Why do symptoms of rheumatoid arthritis worsen in winter?

If you have rheumatoid arthritis, you know how excruciating joint pain and stiffness can be, and you also likely know that pain and stiffness can increase in cold weather, especially if you live in parts of the country that experience long, cold winters, but why is that? Why do rheumatoid arthritis symptoms worsen in the winter, and what can you do to relieve the pain while you wait for warm weather to return?

Chronic nature of rheumatoid arthritis

According to Health Grades, rheumatoid arthritis is a chronic inflammatory disease in which inflammation in the inner lining of the joints causes swelling, pain, and stiffness.

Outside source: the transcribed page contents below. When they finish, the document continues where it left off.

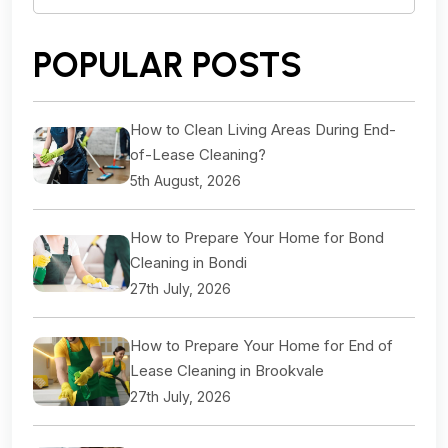
for:
POPULAR POSTS
How to Clean Living Areas During End-
of-Lease Cleaning?
5th August, 2026
How to Prepare Your Home for Bond
Cleaning in Bondi
27th July, 2026
How to Prepare Your Home for End of
Lease Cleaning in Brookvale
27th July, 2026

However, rheumatoid arthritis can affect other parts of the body, such as the skin, eyes, blood vessels, and even organs such as the lungs or heart.
There is no definitive cure for rheumatoid arthritis, but some treatments and medications can slow the progression of the disease by helping to reduce joint pain and stiffness. However, no matter how well your disease is under control, cold weather can make your rheumatoid arthritis symptoms worse. You may even feel like you can predict the weather based on how your joints feel. There have not been many studies on the relationship between weather and pain in rheumatoid arthritis, and some small-scale studies seem to support it, while others have not had promising results so far.

Possible reasons for more joint pain when the weather is cold

It doesn’t help whether studies have shown that cold weather worsens the symptoms of rheumatoid arthritis, or whether you find that joint pain and stiffness increase as the temperature drops and the weather gets colder. Even if there is no scientific explanation for its cause, you can still talk to your doctor about ways to control this change in symptoms.
Some doctors believe that the pain and stiffness of the joints may worsen due to the decrease in air pressure and temperature. Rheumatoid pain and stiffness are caused by inflammation in the lining of your joints. A drop in air pressure and temperature can cause the tissues to expand and as a result put more pressure on the joint than before, which worsens the pain and stiffness of the joints, but if the pressure drop of the pressure measuring device and the temperature drop causes the body tissues to expand, why doesn’t everyone feel more pain when the weather gets cold? Because the pressure drop of the pressure measuring device and the decrease in temperature do not have the same effect on everyone, for example, some people with migraines start or intensify their pain with a change in the weather and the pressure drop of the pressure measuring device, but in others this does not affect their condition.
Another possible reason is how our body reacts when we first walk in the cold. Until we return to a warmer environment, we don’t feel that our body stiffens and stays stiff or not. The same thing happens if you are sitting in the cold at home or at work. A cold can also slow blood circulation and cause muscle spasms.
The experience of pain in the cold may also be due to an emotional reaction to lower temperatures and benefiting from fewer hours of sunlight. Also, the winter season can increase depression and the feeling of isolation, which in turn may intensify the perception of pain and discomfort from the symptoms of rheumatism.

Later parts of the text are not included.